= Bounty Day =

Holiday on Pitcairn and Norfolk islands

Bounty Day is a holiday on both Pitcairn Island, destination of the Bounty mutineers, and on Norfolk Island. It is celebrated on 23 January on Pitcairn, and on 8 June on Norfolk Island, the day that the descendants of the mutineers arrived on the respective islands.

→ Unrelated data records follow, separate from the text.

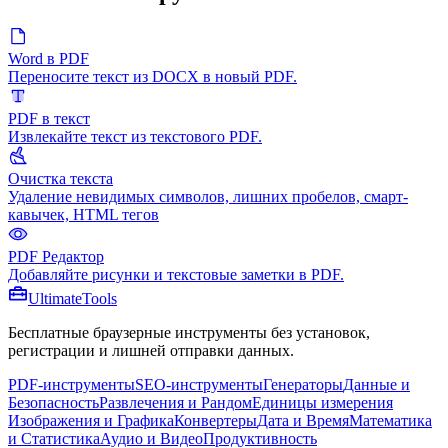
Word в PDF
Переносите текст из DOCX в новый PDF.
PDF в текст
Извлекайте текст из текстового PDF.
Очистка текста
Удаление невидимых символов, лишних пробелов, смарт-
кавычек, HTML тегов
PDF Редактор
Добавляйте рисунки и текстовые заметки в PDF.
Ultimate
Tools
Бесплатные браузерные инструменты без установок,
регистрации и лишней отправки данных.
PDF-инструменты
SEO-инструменты
Генераторы
Данные и
Безопасность
Развлечения и Рандом
Единицы измерения
Изображения и Графика
Конвертеры
Дата и Время
Математика
и Статистика
Аудио и Видео
Продуктивность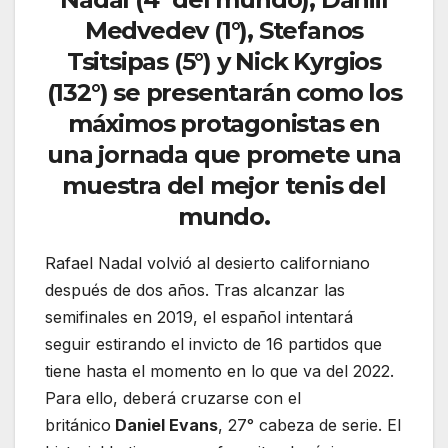
Medvedev (1°), Stefanos
Tsitsipas (5°) y Nick Kyrgios
(132°) se presentarán como los
máximos protagonistas en
una jornada que promete una
muestra del mejor tenis del
mundo.
Rafael Nadal volvió al desierto californiano
después de dos años. Tras alcanzar las
semifinales en 2019, el español intentará
seguir estirando el invicto de 16 partidos que
tiene hasta el momento en lo que va del 2022.
Para ello, deberá cruzarse con el
británico
Daniel Evans
, 27° cabeza de serie. El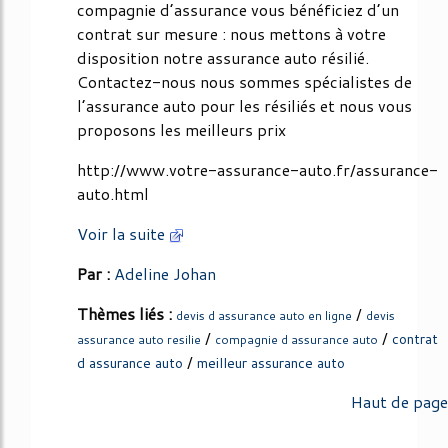
compagnie d’assurance vous bénéficiez d’un
contrat sur mesure : nous mettons à votre
disposition notre assurance auto résilié.
Contactez-nous nous sommes spécialistes de
l’assurance auto pour les résiliés et nous vous
proposons les meilleurs prix
http://www.votre-assurance-auto.fr/assurance-
auto.html
Voir la suite
Par :
Adeline Johan
Thèmes liés :
/
devis d assurance auto en ligne
devis
/
/
contrat
assurance auto resilie
compagnie d assurance auto
/
d assurance auto
meilleur assurance auto
Haut de page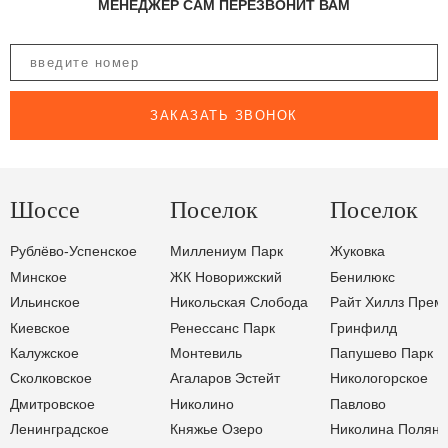
МЕНЕДЖЕР САМ ПЕРЕЗВОНИТ ВАМ
ЗАКАЗАТЬ ЗВОНОК
Шоссе
Поселок
Поселок
Рублёво-Успенское
Миллениум Парк
Жуковка
Минское
ЖК Новорижский
Бенилюкс
Ильинское
Никольская Слобода
Райт Хиллз Прем
Киевское
Ренессанс Парк
Гринфилд
Калужское
Монтевиль
Папушево Парк
Сколковское
Агаларов Эстейт
Никологорское
Дмитровское
Николино
Павлово
Ленинградское
Княжье Озеро
Николина Поляна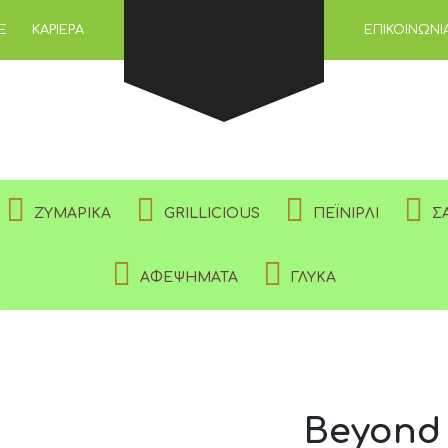
Ε
ΚΑΡΙΈΡΑ
ΕΠΙΚΟΙΝΩΝΊ
ΑΠΑΙΤΕΊΤΑΙ
ΚΩΔΙΚΌΣ
*
ΝΑ ΜΕ ΘΥΜΆΣΑΙ
ΣΎΝΔΕΣΗ
ΖΥΜΑΡΙΚΆ
GRILLICIOUS
ΠΕΪΝΙΡΛΊ
Σ
Χάσατε τον κωδικό σας;
ΑΦΕΨΉΜΑΤΑ
ΓΛΥΚΆ
Beyond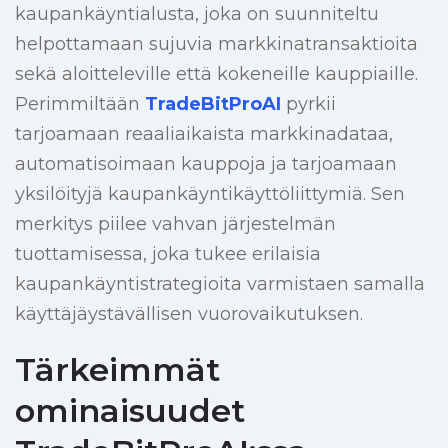
kaupankäyntialusta, joka on suunniteltu
helpottamaan sujuvia markkinatransaktioita
sekä aloitteleville että kokeneille kauppiaille.
Perimmiltään
TradeBitProAI
pyrkii
tarjoamaan reaaliaikaista markkinadataa,
automatisoimaan kauppoja ja tarjoamaan
yksilöityjä kaupankäyntikäyttöliittymiä. Sen
merkitys piilee vahvan järjestelmän
tuottamisessa, joka tukee erilaisia
kaupankäyntistrategioita varmistaen samalla
käyttäjäystävällisen vuorovaikutuksen.
Tärkeimmät
ominaisuudet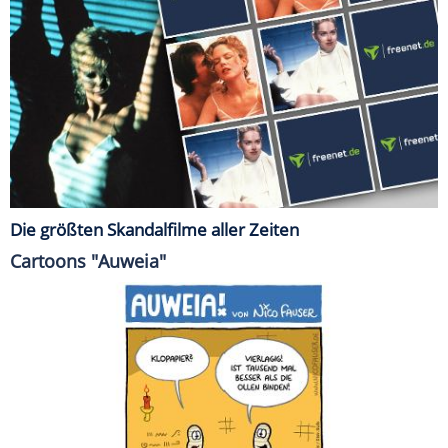
Die größten Skandalfilme aller Zeiten
Cartoons "Auweia"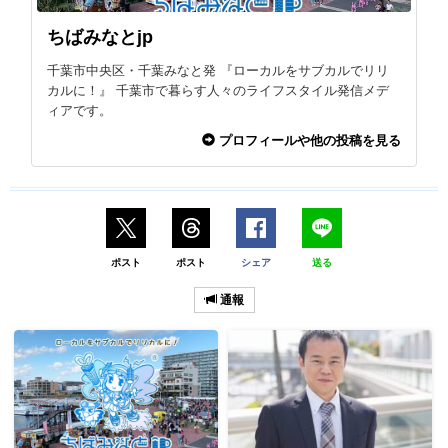
ちばみなとjp
千葉市中央区・千葉みなと発 『ローカルをサブカルでリリ
カルに！』 千葉市で暮らす人々のライフスタイル発信メデ
ィアです。
プロフィールや他の投稿を見る
ポスト
ポスト
シェア
送る
通報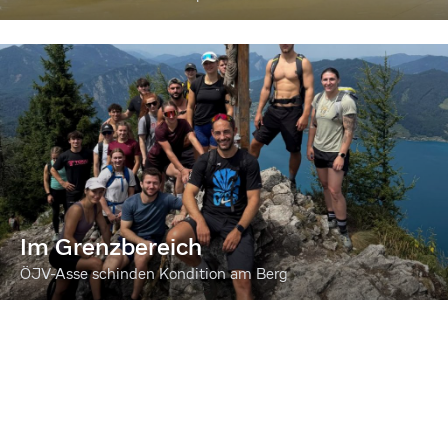
Im Grenzbereich
ÖJV-Asse schinden Kondition am Berg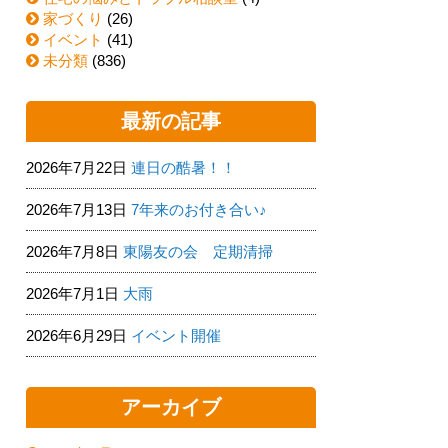
家づくり
(26)
イベント
(41)
未分類
(836)
最新の記事
2026年7月22日
連日の酷暑！！
2026年7月13日
7年来のお付き合い♪
2026年7月8日
東陽友の会 定期清掃
2026年7月1日
大雨
2026年6月29日
イベント開催
アーカイブ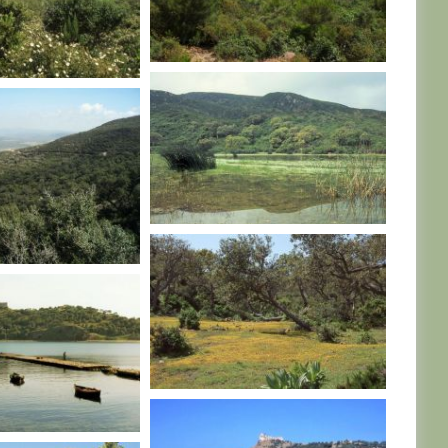
TUNISIE
TUNISIE
E
TUNISIE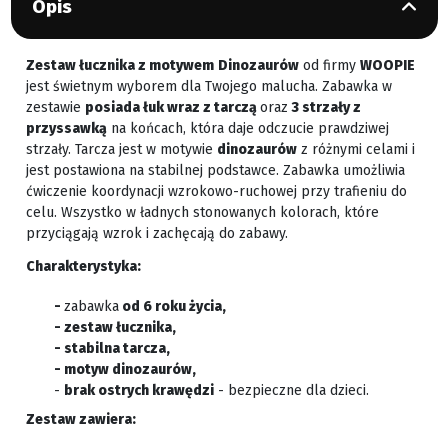
Opis
Zestaw łucznika z motywem
Dinozaurów
od firmy
WOOPIE
jest świetnym wyborem dla Twojego malucha. Zabawka w
zestawie
posiada łuk wraz z tarczą
oraz
3 strzały z
przyssawką
na końcach, która daje odczucie prawdziwej
strzały. Tarcza jest w motywie
dinozaurów
z różnymi celami i
jest postawiona na stabilnej podstawce. Zabawka umożliwia
ćwiczenie koordynacji wzrokowo-ruchowej przy trafieniu do
celu. Wszystko w ładnych stonowanych kolorach, które
przyciągają wzrok i zachęcają do zabawy.
Charakterystyka:
-
zabawka
od 6 roku życia,
- zestaw łucznika,
- stabilna tarcza,
- motyw dinozaurów,
-
brak ostrych krawędzi
- bezpieczne dla dzieci.
Zestaw zawiera: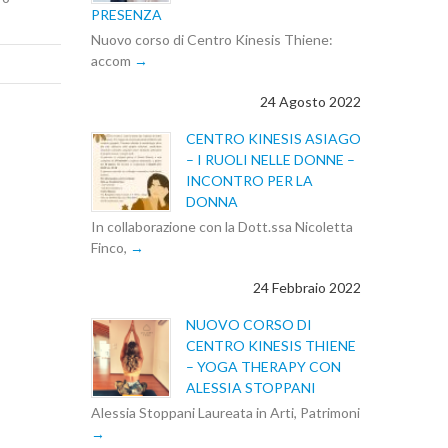
PRESENZA
Nuovo corso di Centro Kinesis Thiene:
accom
24 Agosto 2022
CENTRO KINESIS ASIAGO
– I RUOLI NELLE DONNE –
INCONTRO PER LA
DONNA
In collaborazione con la Dott.ssa Nicoletta
Finco,
24 Febbraio 2022
NUOVO CORSO DI
CENTRO KINESIS THIENE
– YOGA THERAPY CON
ALESSIA STOPPANI
Alessia Stoppani Laureata in Arti, Patrimoni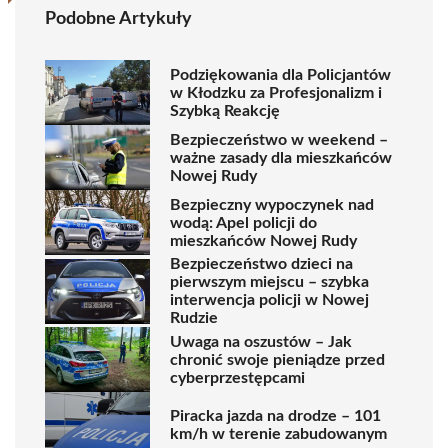
Podobne Artykuły
Podziękowania dla Policjantów
w Kłodzku za Profesjonalizm i
Szybką Reakcję
Bezpieczeństwo w weekend –
ważne zasady dla mieszkańców
Nowej Rudy
Bezpieczny wypoczynek nad
wodą: Apel policji do
mieszkańców Nowej Rudy
Bezpieczeństwo dzieci na
pierwszym miejscu – szybka
interwencja policji w Nowej
Rudzie
Uwaga na oszustów – Jak
chronić swoje pieniądze przed
cyberprzestępcami
Piracka jazda na drodze – 101
km/h w terenie zabudowanym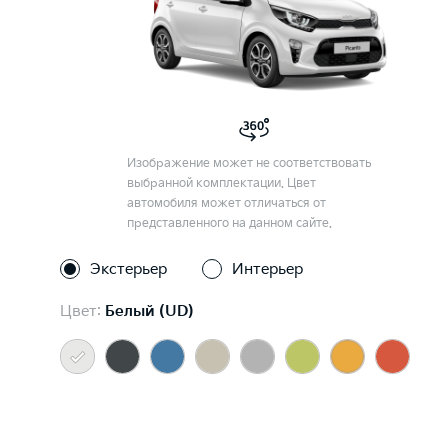
Изображение может не соответствовать
выбранной комплектации. Цвет
автомобиля может отличаться от
представленного на данном сайте.
Экстерьер
Интерьер
Цвет:
Белый (UD)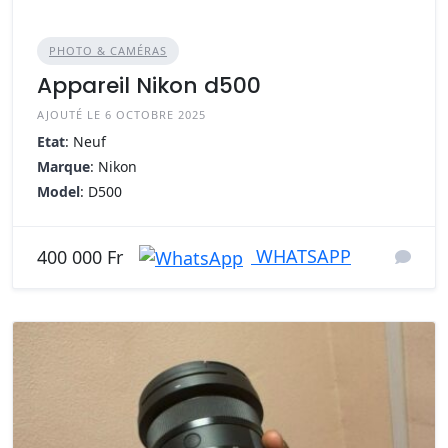
PHOTO & CAMÉRAS
Appareil Nikon d500
AJOUTÉ LE 6 OCTOBRE 2025
Etat
: Neuf
Marque
: Nikon
Model
: D500
WHATSAPP
400 000 Fr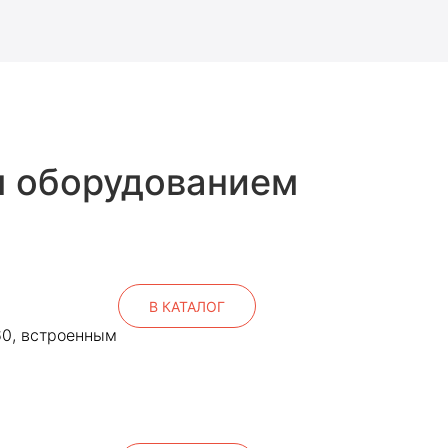
м оборудованием
В КАТАЛОГ
60, встроенным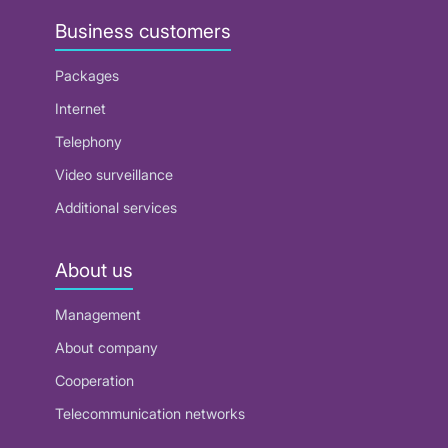
Business customers
Packages
Internet
Telephony
Video surveillance
Additional services
About us
Management
About company
Cooperation
Telecommunication networks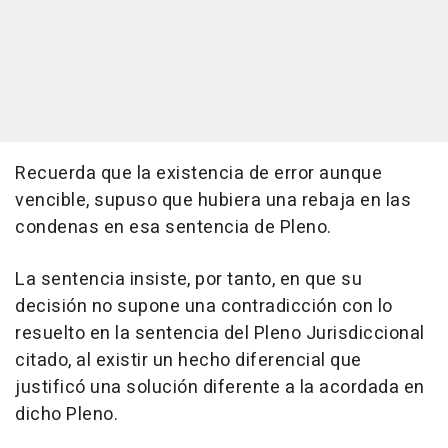
Recuerda que la existencia de error aunque
vencible, supuso que hubiera una rebaja en las
condenas en esa sentencia de Pleno.
La sentencia insiste, por tanto, en que su
decisión no supone una contradicción con lo
resuelto en la sentencia del Pleno Jurisdiccional
citado, al existir un hecho diferencial que
justificó una solución diferente a la acordada en
dicho Pleno.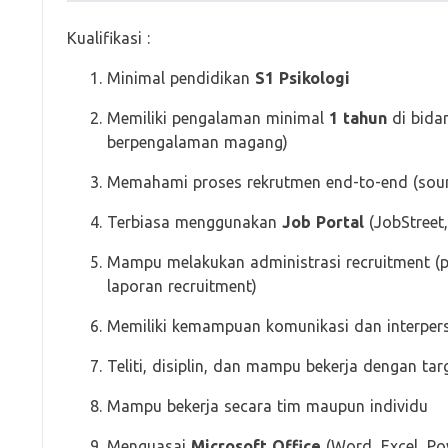
Kualifikasi :
Minimal pendidikan
S1 Psikologi
Memiliki pengalaman minimal
1 tahun
di bida
berpengalaman magang)
Memahami proses rekrutmen end-to-end (sourcin
Terbiasa menggunakan
Job Portal
(JobStreet, 
Mampu melakukan administrasi recruitment (p
laporan recruitment)
Memiliki kemampuan komunikasi dan interpers
Teliti, disiplin, dan mampu bekerja dengan tar
Mampu bekerja secara tim maupun individu
Menguasai
Microsoft Office
(Word, Excel, Po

It is named for HMS Bounty, although the ship never saw Norfolk Island.

==Pitcairn==
Bounty Day is celebrated on Pitcairn Island on 23 January, in commemoration of the burning of by the mutineers in 1790. Model replicas, made by the islanders, are burned.

==Norfolk Island==
Bounty Day is the national holiday of Norfolk Island, celebrated annually on 8 June, in memory of the arrival of the Pitcairn Islanders on Norfolk Island in 1856. Prior to 8 June 1856, Norfolk Island had been a penal colony, but the Pitcairners received land grants (from Queen Victoria) upon their arrival at Norfolk Island in 1856.

===Sequence of events===
Bounty Day starts off with a re-enactment of the landing of the Pitcairners down at the Kingston Pier. The Pitcairners are greeted by the Administrator and his wife, and from the pier they march to the cenotaph where they lay wreaths in remembrance. Many families maintain a "Bounty box" of period clothing, handed down through generations, which they wear during the re-enactment. From the cenotaph they then march to the cemetery where hymns are sung. Next, they proceed to Government House where a family surnamed either Quintal, Evans, McCoy, Buffett, Adams, Nobbs, Christian or Young (being descendants of the Pitcairners of that ilk) is awarded the title of 'Family of the Year'. The children roll down the hill in front of Government House, after which the whole procession travels to the Compound where the children play games and partake of a communal feast featuring traditional Norfolk dishes such as pilhi, green banana fritters, and Tahitian fish. Finally, everyone returns home to prepare for the Bounty Ball, at which there is a competition in further celebration of Bounty Day.